Even so, all of this is academic because there was no objection whatsoever by the appellant to the remarks by the prosecuting attorney. The appellant asks us to consider the remarks as plain error and reverse the judgment of the trial court. The only case cited by the majority to justify its action in this case is Brown v. State, 143 Ark. 523, 222 S.W. 377 (1920). In the Brown case there was an objection to the remarks of the prosecutor. The same is true in the case of Hays v. State, 169 Ark. 1173, 278 S.W. 15 (1925). In the case of Williams v. State, 259 Ark. 667, 535 S.W. 2d 842 (1976), there was a prompt and proper objection to improper statements by the deputy prosecuting attorney.
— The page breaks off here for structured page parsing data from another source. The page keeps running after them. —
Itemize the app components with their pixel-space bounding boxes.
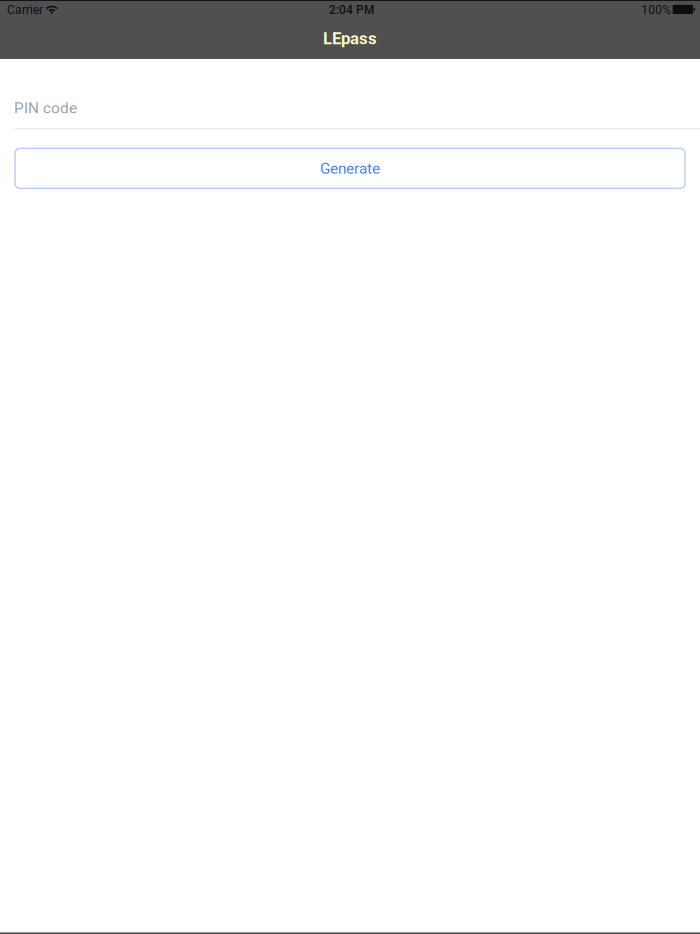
staticText: Carrier <box>7 3 43 17</box>
staticText: Generate <box>320 159 380 177</box>
staticText: PIN code <box>14 99 77 117</box>
staticText: 2:04 PM <box>329 3 374 17</box>
button[interactable]: Generate <box>15 148 685 188</box>
button[interactable]: PIN code <box>0 88 700 129</box>
staticText: 100% <box>641 3 671 17</box>
staticText: LEpass <box>323 29 377 48</box>
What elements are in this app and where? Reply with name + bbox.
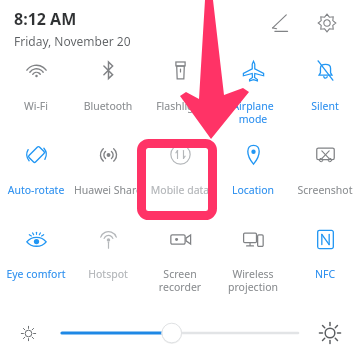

I cannot find a case where we reversed the judgment of a trial court for improper remarks of a prosecuting attorney where no objection was made.

We have also held many times that we will not consider an issue raised for the first time on appeal. O’Neal v. State, 253 Ark. 574, 487 S.W. 2d 618 (1972). if the majority is going to depart from these rules, it should say so. Reversal is a serious matter, justified only for prejudicial error or violation of a substantial right. I cannot agree that the remarks of the prosecutor in this case were prejudicial error. The defendant has shown nothing to indicate that prejudice existed, and, most importantly, there was no objection made.

Therefore, I would grant the rehearing and affirm the trial court’s judgment.